Toward the end of WW2, all my mom (aka Lt. Helen Eberhart Daley, Army nurse) wanted to do was to secure a leave of absence and reunite with my dad (Captain Frank R. Daley, M.D.). She had been working nonstop in a General Hospital in France, and he had moved with a mobile unit (later called a M.A.S.H. unit) into Germany. When the war would finally end, they would have many hard decisions to make, and Helen wanted to make them together. Should she stay where she was? return to the States? volunteer for the C.B.I., service in China, Burma, or India? She carefully crafted this plea for a well-deserved leave, requesting only 7 days, though she had 26 days coming. The Army, through whatever powers that be, answered with one handwritten word: Disapproved.

http://www.dandibooks.com/with-love-wherever-you-are

 

MORE FROM HELEN THE STORYTELLER

November 9, 2017

Ohio Mom

For the last five years of my mother’s life, she came to live with us in Ohio. What an honor and a blessing it was to listen to her stories, to hear poignant details of the war, stories she’d never told me before!
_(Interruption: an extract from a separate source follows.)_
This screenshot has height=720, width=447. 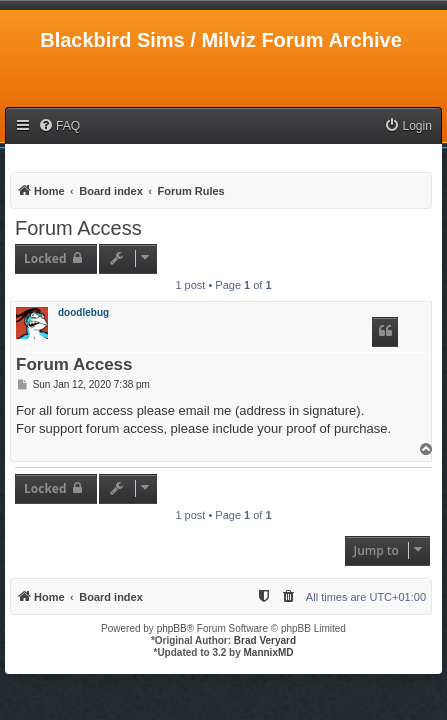 I want to click on doodlebug, so click(x=83, y=312).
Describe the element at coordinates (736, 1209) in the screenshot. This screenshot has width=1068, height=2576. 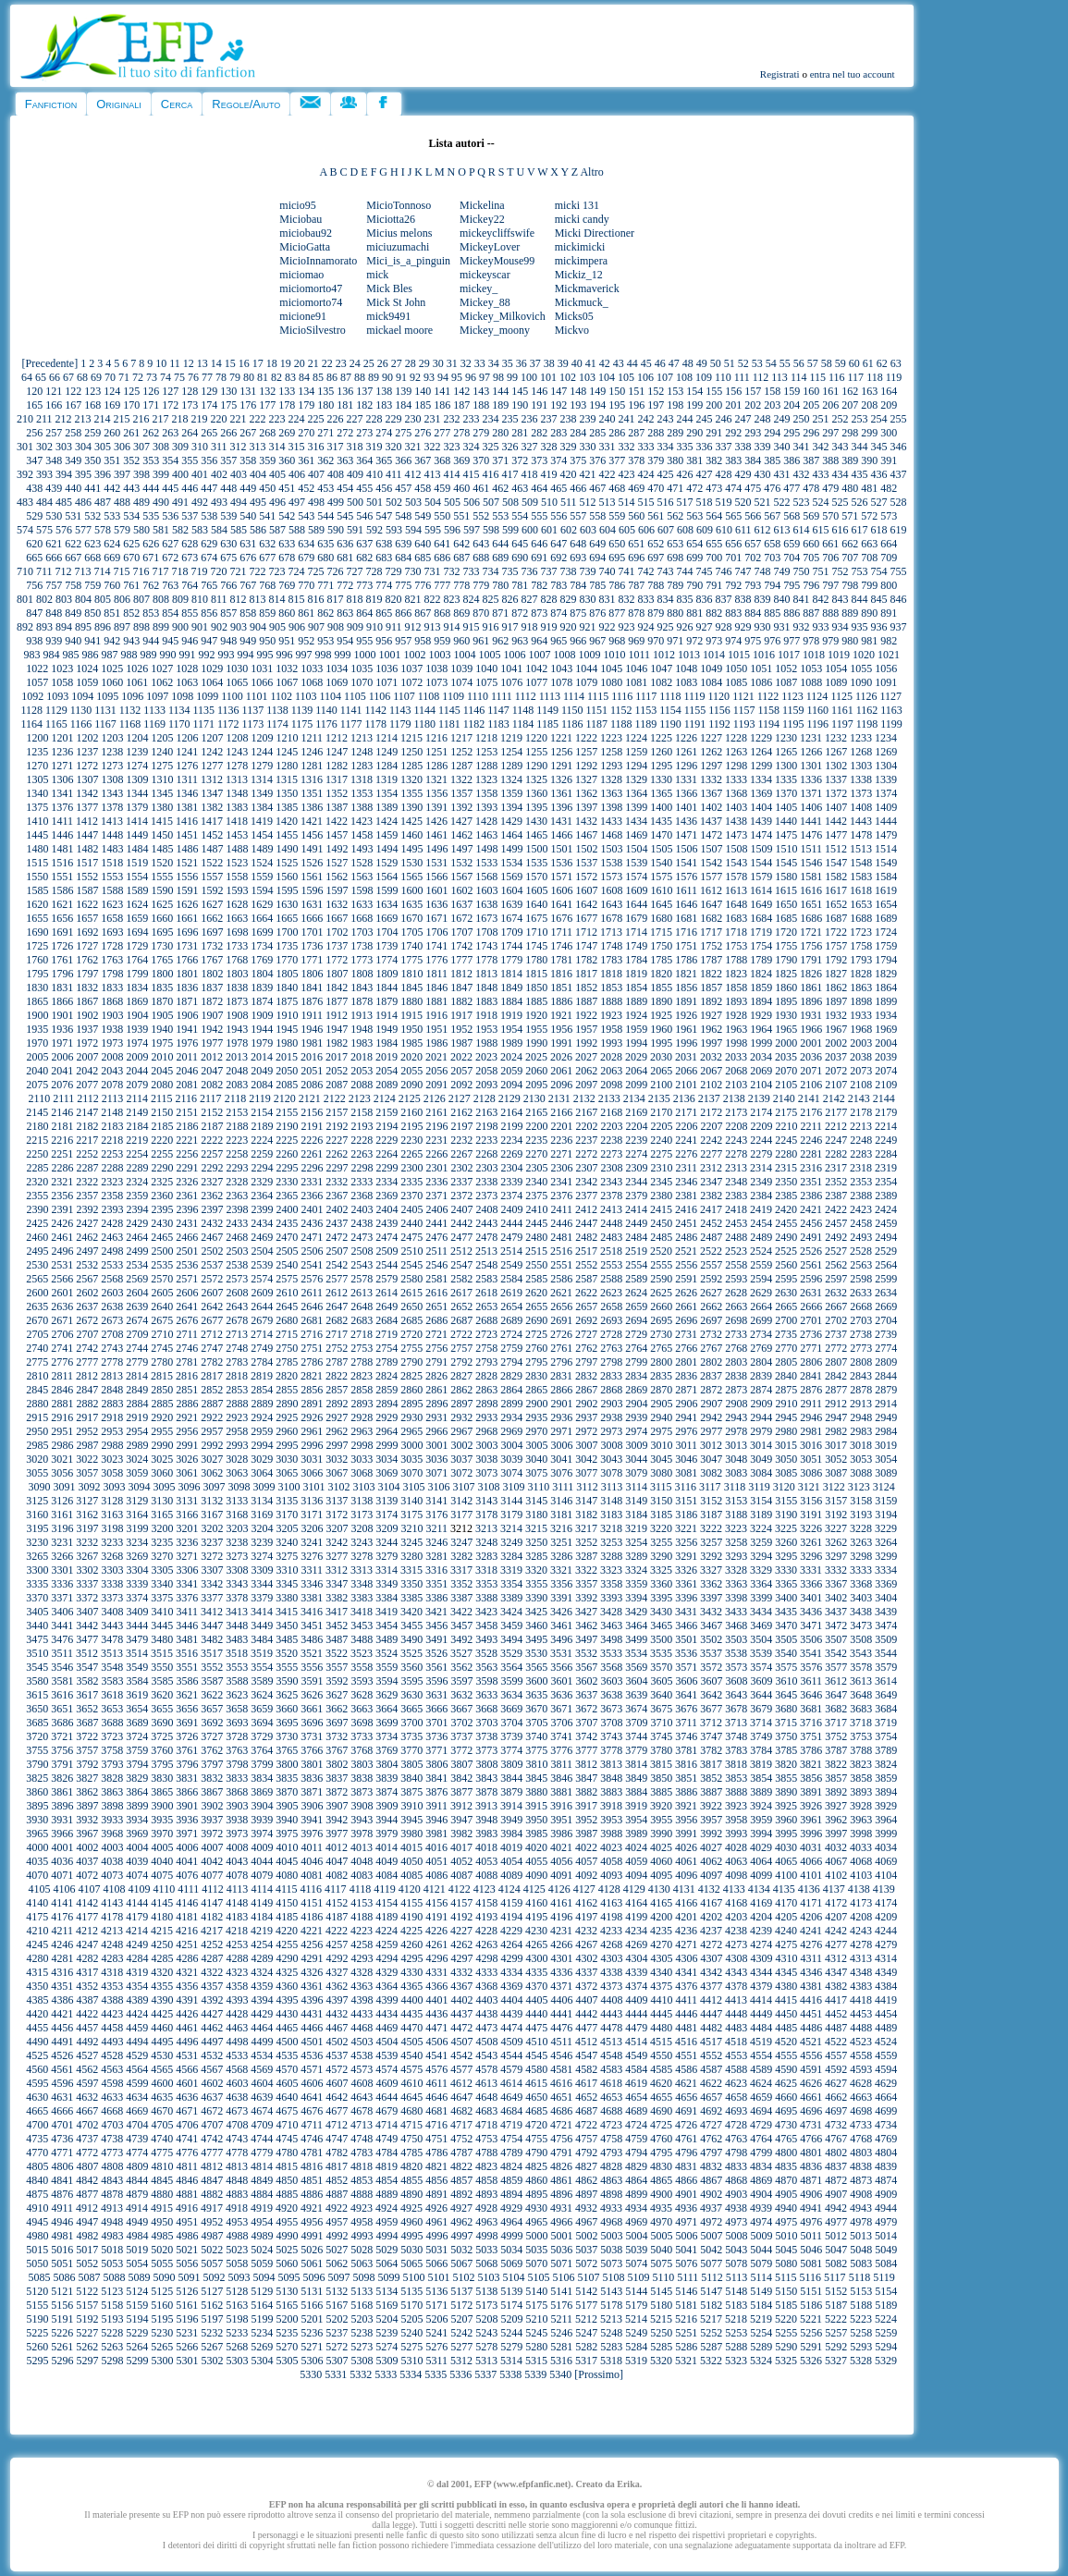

In With Love, Wherever You Are, I retold the story of the day 9-year-old Helen determined she wanted to be a nurse. She’d raced home from school and found her mother lying in the garden, unconscious, blood spurting like a fountain from her leg. Helen ran to the house and called Dr. Roberts, who lived a good distance from their farm. He told Helen that a varicose vein must have ruptured and she would have to stop that bleeding before he got there. Then he instructed her to get a dime and hold it over the source of the bleeding, pressing hard until he arrived. Doc must have heard her gasp because he said, “Helen, I know you don’t want to touch that blood and–.” Helen interrupted him. “It’s not that, Doc. Where in tarnation am I going to find a dime in this house?”

Not only did little Helen find a dime, but she managed to stop the bleeding and keep up the pressure until Doc arrived. He had to pry her fingers away and proclaimed that Helen Eberhart was going to make a fine nurse one day. He was right.